So far the tribe's appeals for the remains to be returned have had no effect on managers of the museum dedicated to the work of May. He was the German author whose adventure books featuring Winnetou and Old Shatterhand shaped the Wild West in German imaginations from the late 1800s onwards.

The Ojibwa Tribe has written to the museum asking for the scalps to be returned. One on display is decorated with beads and bears a full braid of hair.

Cecil Pavlat, cultural repatriation specialist for the Ojibwe Nation told Deutsche Welle, "It's part of that human being.

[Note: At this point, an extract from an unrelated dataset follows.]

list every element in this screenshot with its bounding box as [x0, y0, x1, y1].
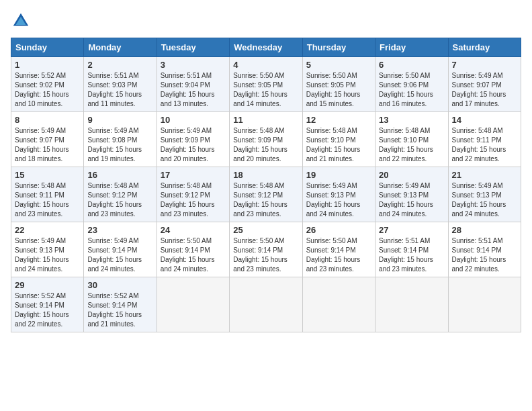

It'd be no different to cutting a hand off, or an arm and displaying that - it's just not culturally appropriate or even acceptable by most ethnic groups, whether they're Native Americans or not."

Museum director Claudia Kaulfuß said she could not understand the fuss. "The scalps have been in our depot for years," she said.

"We show the history of the Indians and their culture - scalping was part of it as a religious ritual."

She said the museum had only ever received praise from Native Americans who had visited and left comments in the guestbook.

But Pavlat told Deutsche Welle the display was also misrepresentative of Native American culture. "That's the way we view it, as ancestral remains, even speaking the word 'scalps' - it creeps me out.

"Some say that this was a practice created by our people. History tells us that this has been practiced throughout history in other places, including Europe."

The scalps were bought in 1904 from the Ojibwa Tribe for three bottles of booze and $1,100 by artist Ernst Tobis, who used the name Patty Frank. It was his collection of objects which formed the museum in 1928.

The US Cultural Attaché sent a representative to the museum recently to relay the tribe's concerns about the artefacts, but was told the museum would respond only to direct contact with the Native Americans themselves.